As we get older, we exercise to keep our hearts healthy, do crossword puzzles to keep our brains agile and even have regular prostate exams.
But there’s one organ we use many times a day that doesn’t get much attention until it’s not working well: the bladder.
A small, stretchy, balloon-shaped organ that sits just behind the pubic bone, the bladder can hold about two cups of urine when healthy.
With age, the bladder’s elasticity naturally decreases, which can mean that it gets “full” faster, leading to more frequent urination.
In addition, the muscles that make up the bladder wall and pelvic floor can grow weaker, making it more difficult to empty the bladder completely. Leakage can also happen.
Here are some of the most common age-associated bladder problems, and a guide to keeping your bladder healthy at any age.
Urinary tract infections
Incomplete emptying of the bladder can lead to bacterial buildup and urinary tract infections, or UTIs. Caught early, UTIs are generally minor irritations, but if they are left untreated for long periods, they can cause kidney damage.
UTIs are harder to detect in kupuna, who often don’t exhibit the frequent, burning urge to urinate that is the hallmark symptom of a UTI. Instead, confusion or abdominal pain may be the only symptoms of a UTI in elders. UTIs are more common in women, who have a shorter urinary tract.
Lower urinary tract symptoms
Often the diagnosis with kupuna is simply LUTS, for lower urinary tract symptoms, which can include very frequent urination, particularly at night; difficulty beginning urination; straining to urinate; incomplete urination; and incontinence.
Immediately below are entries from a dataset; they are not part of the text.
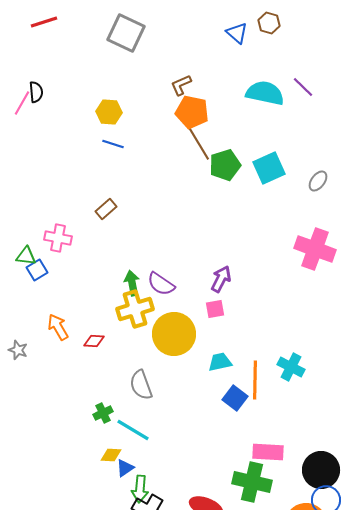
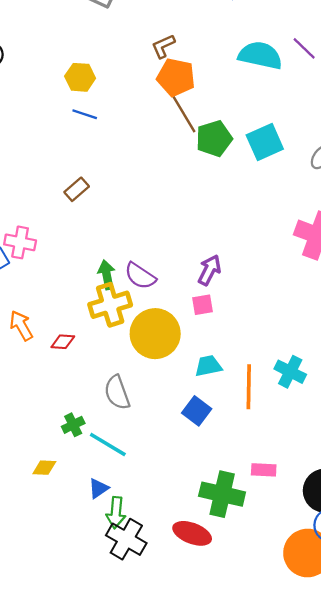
pink cross: (58, 238) -> (20, 242), moved
blue square: (235, 398) -> (197, 411), moved
pink rectangle: (268, 452) -> (264, 470), size x0.7
yellow diamond: (111, 455) -> (44, 468), moved
green cross: (252, 482) -> (222, 494), moved

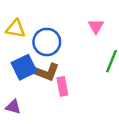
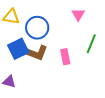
pink rectangle: (62, 86) -> (65, 57), moved

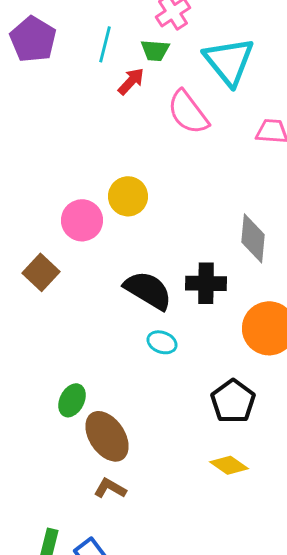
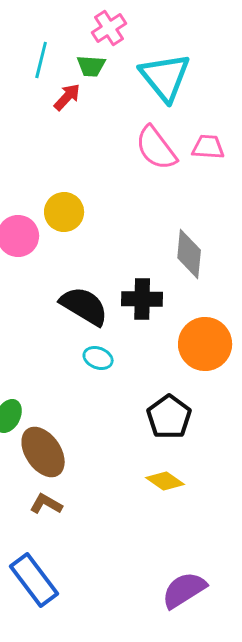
pink semicircle: (188, 112) -> (156, 148), moved

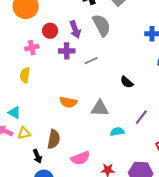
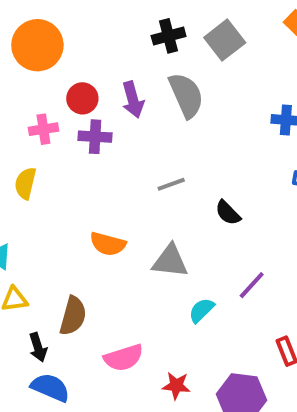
purple cross: (67, 51) -> (95, 137), moved
gray line: (91, 61) -> (171, 184), moved
cyan semicircle: (117, 132) -> (201, 310), turned -40

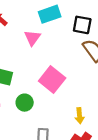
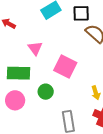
pink triangle: (32, 38) -> (35, 48), moved

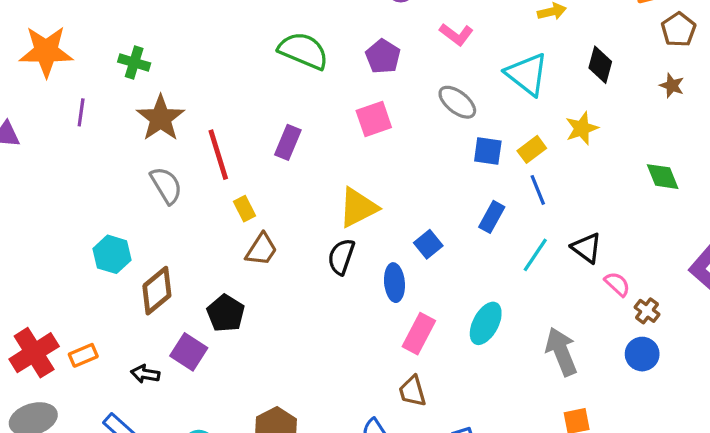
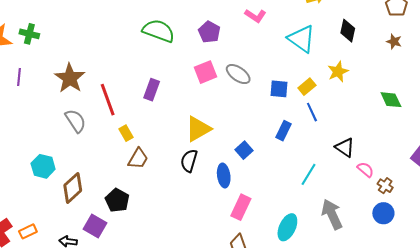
green cross: (134, 62) -> (29, 34), moved
gray ellipse: (457, 102) -> (238, 74), moved
cyan line: (535, 255) -> (309, 174), moved
cyan ellipse: (486, 323) -> (287, 227), moved

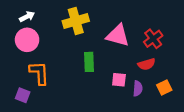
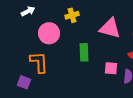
yellow cross: (76, 21) -> (72, 15), size x0.6
pink circle: (27, 40) -> (49, 33), moved

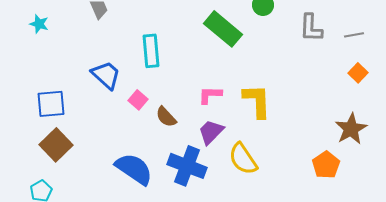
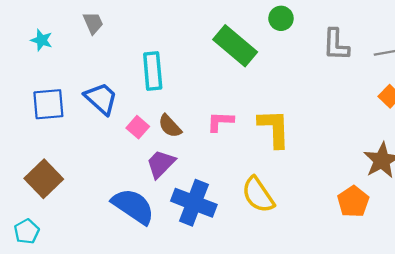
cyan star: (39, 24) -> (42, 40), moved
blue square: (51, 104) -> (48, 104), moved
brown semicircle: (166, 117) -> (170, 126), moved
purple trapezoid: (211, 132) -> (161, 164), moved

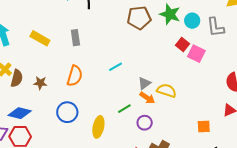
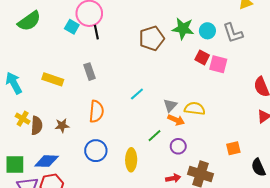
orange square: (204, 126) -> (233, 148), moved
LUTS can be managed with the right care and professional advice. Speak with your doctor if you experience any of the uncomfortable symptoms mentioned above.
Bladder cancer, which affects more men than women, is one of the more common cancers — and incidence increases with age. Considered highly treatable in its early stages, bladder cancer shares some symptoms with less serious conditions: painful urination, blood in urine and frequent urination. Talk to your doctor if you experience these symptoms.
Guide to a healthy bladder
There are many things you can do to make sure your bladder functions as well as possible.
>> Drink enough fluid. It can be tempting to drink less when faced with bladder difficulties, but drinking enough fluid is the National Institute on Aging’s No. 1 tip for bladder health. Aim to drink at least one large glass of fluid with each meal, and another large glass in between. The goal is to never feel thirsty.
>> Manage weight. Carrying extra pounds makes bladder problems more likely.
>> Stay active. When bladder function is compromised, some kupuna stay home in order to avoid embarrassment — but a sedentary lifestyle can weaken muscles further. Some studies have shown that prolonged sitting also raises the chances of a UTI. Find activities you enjoy, and don’t be afraid to use pads or other supports.
>> Eat a healthy diet. A fiber-rich diet can alleviate constipation, which can impair bladder function.
>> Manage chronic conditions like diabetes, which can damage nerves near the bladder and lead to loss of control; and high blood pressure, which can cause frequent urination.
>> Limit caffeine and alcohol, which can affect how much control you have over your bladder and how often you feel you need to go.
>> Exercise your pelvic floor. Also known as Kegels, pelvic floor exercises strengthen the muscles that control urine flow. A strong, toned pelvic floor can prevent leaks.
>> When urinating, empty your bladder completely. Complete urination flushes out the bacteria that can lead to urinary tract infections.
An aging bladder doesn’t have to keep you inside. Everyday wise choices can make all the difference in keeping your bladder healthy.
Dr. Ann M. Aspera is a urologist at Kaiser Permanente Hawaii.